Ten years ago, many would have considered computers driving our cars, trucks and buses an impossible fantasy. However, Google and several auto manufacturers have built that very thing. Some have already been registered for use on public roads.
Not to mention the massive changes we’ve seen that already seem commonplace. My father still speaks with whimsy about a time when watches with computer screens were an alien fantasy. I can’t wait until he discovers Siri!
Indeed the only jobs Frey and Osborne consider safe are those which require creative and social intelligence. These jobs involve consulting other people, negotiating agreements and otherwise interacting and engaging in human relationships.
But here’s the rub: the jobs requiring human intuition and interaction will also become extremely expensive.
In the 1960s, William J. Baumol and William G. Bowen discovered that as manufacturing and other service industries became more efficient, and goods became more affordable, the relative cost of some services became more expensive. They called this Cost Disease.
Their study focused on the performing arts using the example of a Symphony. This performance still takes the same labour time as in the 1800s. But the seats, instruments, venues, the transport to get people there have all fallen in cost dramatically over those 200 years. Each performer is also being paid at competitive modern rates – which is significantly more than a performer from the 1800s, even though there has been no reflective increase in productivity. When held in comparison, this makes the cost of a single performance significantly more expensive and less ‘efficient’ when compared to manufactured goods.
This theory also holds true in other vital areas of our society, like healthcare and education. You can’t generate ‘efficiencies’ when it comes to teaching algebra. It takes the time it takes. In the US, we’ve seen the cost of a university education rise at three times the speed of inflation. By exposing industries with a fixed time commitment to the market, the US has not managed to create efficiencies or productivity improvements – only increasing the cost and reducing the accessibility of these services.
This should stand as an ominous sign for Australia, where the Abbott Government is keen to expose our University and Healthcare systems to the market while using arguments about productivity as the justification.
The current situation is unsustainable if societal advancements benefit only an elite few, leaving the majority with limited job opportunities, stagnant wages, and inaccessible education and healthcare services.
To guarantee that everyone enjoys the benefits of technological progress, we must actively mold our future society now. This means strengthening our democratic institutions and safeguarding a sustainable system grounded in fairness.
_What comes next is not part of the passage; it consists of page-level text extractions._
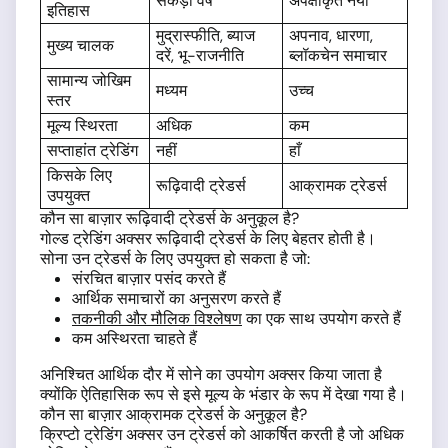
सैकड़ों वर्ष
अपेक्षाकृत नया
इतिहास
मुद्रास्फीति, ब्याज
अपनाव, धारणा,
मुख्य चालक
दरें, भू-राजनीति
ब्लॉकचेन समाचार
सामान्य जोखिम
मध्यम
उच्च
स्तर
मूल्य स्थिरता
अधिक
कम
सप्ताहांत ट्रेडिंग
नहीं
हाँ
किसके लिए
रूढ़िवादी ट्रेडर्स
आक्रामक ट्रेडर्स
उपयुक्त
कौन सा बाज़ार रूढ़िवादी ट्रेडर्स के अनुकूल है?
गोल्ड ट्रेडिंग अक्सर रूढ़िवादी ट्रेडर्स के लिए बेहतर होती है।
सोना उन ट्रेडर्स के लिए उपयुक्त हो सकता है जो:
संरचित बाज़ार पसंद करते हैं
आर्थिक समाचारों का अनुसरण करते हैं
तकनीकी और मौलिक विश्लेषण
का एक साथ उपयोग करते हैं
कम अस्थिरता चाहते हैं
अनिश्चित आर्थिक दौर में सोने का उपयोग अक्सर किया जाता है
क्योंकि ऐतिहासिक रूप से इसे मूल्य के भंडार के रूप में देखा गया है।
कौन सा बाज़ार आक्रामक ट्रेडर्स के अनुकूल है?
क्रिप्टो ट्रेडिंग अक्सर उन ट्रेडर्स को आकर्षित करती है जो अधिक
To achieve this, we must utilise the resources at our disposal. If withdrawing our labour holds less power than before, we need to develop new approaches to ensure democratic accountability in the future.
State and federal governments remain our primary avenue for realising these goals. Our foremost priority is to safeguard these institutions from corruption and capital influence, a considerable challenge.
Moreover, we should demand that those who accumulate wealth and distort our economy contribute to the sectors most affected by ‘cost disease’, such as education, healthcare, law enforcement, and firefighting.
As influential employees in our workplaces, we should be trying to kill these ‘bullshit jobs’. If machines are able to carry a bigger slice of the load, then you and I should enjoy the benefits of this as much as our employers. This means freeing people up to focus on things which will enrich our civil society rather than running ourselves into the ground, chasing an impossible productivity target.
We must also reassess the skills taught in schools and universities, as well as their funding methods, to ensure all students acquire the relational and interpretative skills vital for the future.
We shouldn’t be scared about what comes next – but we do need to play an active role in shaping it.